-- DATA FOR THE TASK follows --

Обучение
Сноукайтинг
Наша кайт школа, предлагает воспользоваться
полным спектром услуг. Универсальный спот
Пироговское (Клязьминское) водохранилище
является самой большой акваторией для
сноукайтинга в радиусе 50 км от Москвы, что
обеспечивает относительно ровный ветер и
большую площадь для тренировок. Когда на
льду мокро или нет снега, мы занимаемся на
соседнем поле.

-- DATA FOR THE TASK concluded --
-- DATA FOR THE TASK follows --

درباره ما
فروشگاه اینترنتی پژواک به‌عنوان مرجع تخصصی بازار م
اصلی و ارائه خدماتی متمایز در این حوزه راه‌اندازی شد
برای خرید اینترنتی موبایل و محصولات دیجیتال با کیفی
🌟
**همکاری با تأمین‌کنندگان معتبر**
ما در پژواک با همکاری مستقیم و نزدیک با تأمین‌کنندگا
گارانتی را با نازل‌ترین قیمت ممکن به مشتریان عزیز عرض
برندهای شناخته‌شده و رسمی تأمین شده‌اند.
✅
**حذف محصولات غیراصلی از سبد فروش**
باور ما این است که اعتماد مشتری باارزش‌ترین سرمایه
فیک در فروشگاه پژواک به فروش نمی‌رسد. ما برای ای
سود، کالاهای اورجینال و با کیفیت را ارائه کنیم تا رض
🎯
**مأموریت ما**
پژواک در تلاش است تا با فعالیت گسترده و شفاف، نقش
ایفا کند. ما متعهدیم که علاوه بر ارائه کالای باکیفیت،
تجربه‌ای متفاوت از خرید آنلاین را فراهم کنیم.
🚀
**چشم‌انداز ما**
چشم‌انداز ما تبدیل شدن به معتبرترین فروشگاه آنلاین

-- DATA FOR THE TASK concluded --

- TASK DETAILS -
Your task is to return each line of the data above that contains the string "تأمین".

- ANSWER FOR THIS EXERCISE -
**همکاری با تأمین‌کنندگان معتبر**
ما در پژواک با همکاری مستقیم و نزدیک با تأمین‌کنندگا
برندهای شناخته‌شده و رسمی تأمین شده‌اند.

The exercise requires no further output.